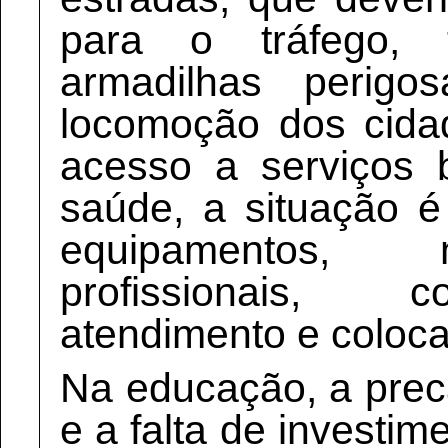
para o tráfego, 
armadilhas perigo
locomoção dos cidad
acesso a serviços 
saúde, a situação é 
equipamentos,
profissionais,
atendimento e coloca
Na educação, a prec
e a falta de invest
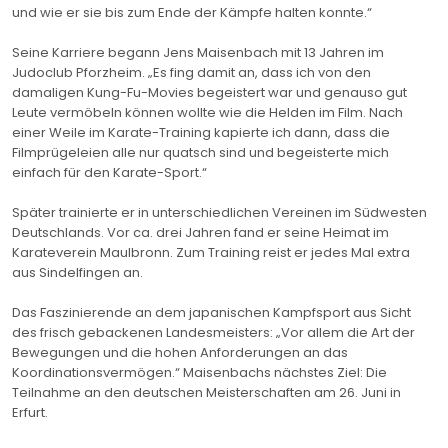
und wie er sie bis zum Ende der Kämpfe halten konnte.“
Seine Karriere begann Jens Maisenbach mit 13 Jahren im
Judoclub Pforzheim. „Es fing damit an, dass ich von den
damaligen Kung-Fu-Movies begeistert war und genauso gut
Leute vermöbeln können wollte wie die Helden im Film. Nach
einer Weile im Karate-Training kapierte ich dann, dass die
Filmprügeleien alle nur quatsch sind und begeisterte mich
einfach für den Karate-Sport.“
Später trainierte er in unterschiedlichen Vereinen im Südwesten
Deutschlands. Vor ca. drei Jahren fand er seine Heimat im
Karateverein Maulbronn. Zum Training reist er jedes Mal extra
aus Sindelfingen an.
Das Faszinierende an dem japanischen Kampfsport aus Sicht
des frisch gebackenen Landesmeisters: „Vor allem die Art der
Bewegungen und die hohen Anforderungen an das
Koordinationsvermögen.“ Maisenbachs nächstes Ziel: Die
Teilnahme an den deutschen Meisterschaften am 26. Juni in
Erfurt.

## How to complete this task
None of the pictures should be kept; reproduce all the remaining material exactly.

## Output for this task
para o tráfego, 
armadilhas perigo
locomoção dos cidad
acesso a serviços 
saúde, a situação é 
equipamentos,
profissionais,
atendimento e coloca
Na educação, a prec
e a falta de invest
und wie er sie bis zum Ende der Kämpfe halten konnte.“
Seine Karriere begann Jens Maisenbach mit 13 Jahren im
Judoclub Pforzheim. „Es fing damit an, dass ich von den
damaligen Kung-Fu-Movies begeistert war und genauso gut
Leute vermöbeln können wollte wie die Helden im Film. Nach
einer Weile im Karate-Training kapierte ich dann, dass die
Filmprügeleien alle nur quatsch sind und begeisterte mich
einfach für den Karate-Sport.“
Später trainierte er in unterschiedlichen Vereinen im Südwesten
Deutschlands. Vor ca. drei Jahren fand er seine Heimat im
Karateverein Maulbronn. Zum Training reist er jedes Mal extra
aus Sindelfingen an.
Das Faszinierende an dem japanischen Kampfsport aus Sicht
des frisch gebackenen Landesmeisters: „Vor allem die Art der
Bewegungen und die hohen Anforderungen an das
Koordinationsvermögen.“ Maisenbachs nächstes Ziel: Die
Teilnahme an den deutschen Meisterschaften am 26. Juni in
Erfurt.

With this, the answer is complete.